[Saved data entries]
= = = = =

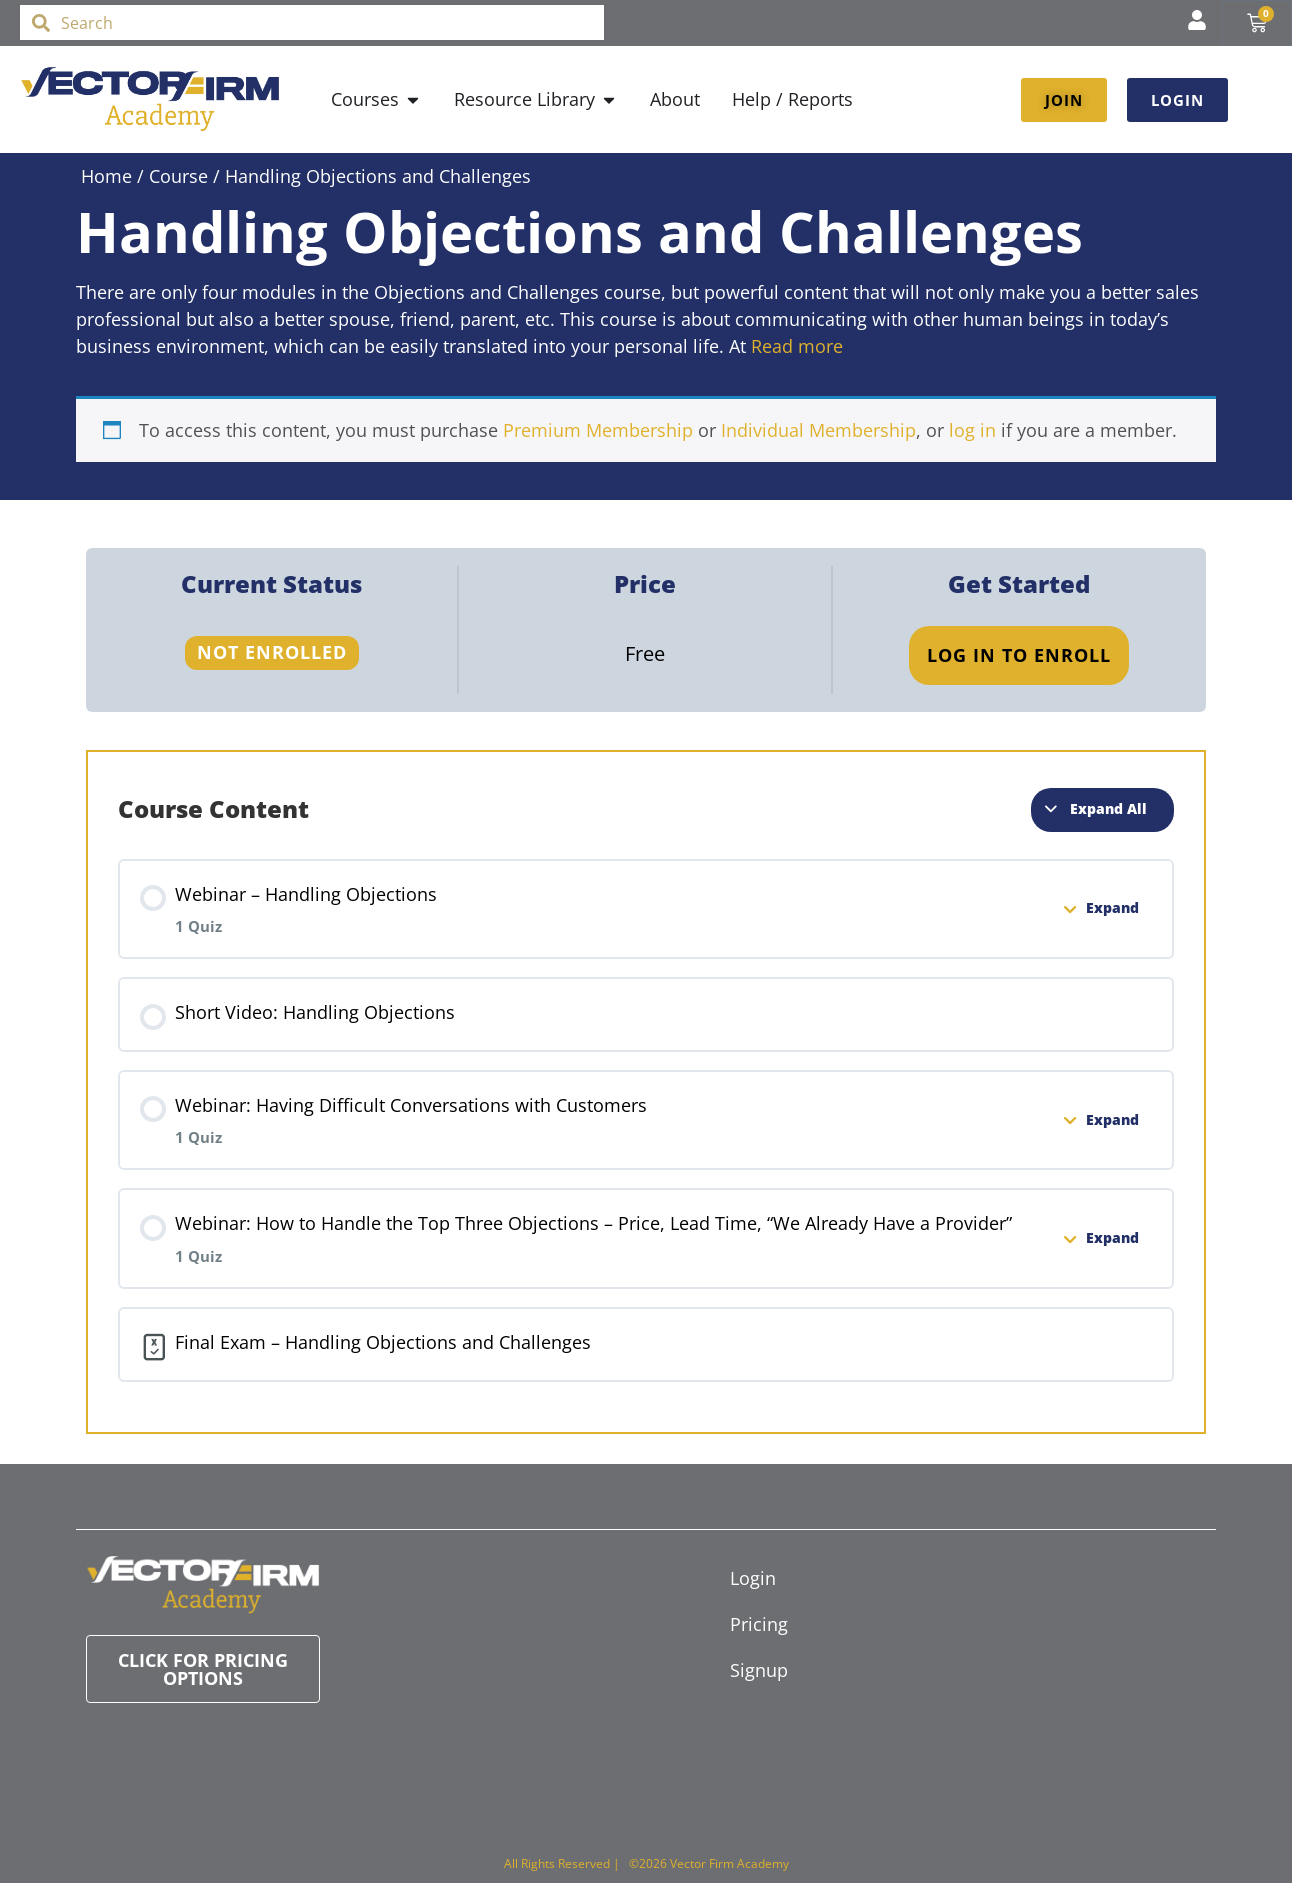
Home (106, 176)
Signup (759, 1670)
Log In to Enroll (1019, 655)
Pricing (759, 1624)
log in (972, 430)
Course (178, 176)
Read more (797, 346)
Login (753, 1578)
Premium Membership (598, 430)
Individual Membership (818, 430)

= = = = =

- _Your assignment_: Restate each entry verbatim and skip every image.

- _Answer space_:
Home (106, 176)
Signup (759, 1670)
Log In to Enroll (1019, 655)
Pricing (759, 1624)
log in (972, 430)
Course (178, 176)
Read more (797, 346)
Login (753, 1578)
Premium Membership (598, 430)
Individual Membership (818, 430)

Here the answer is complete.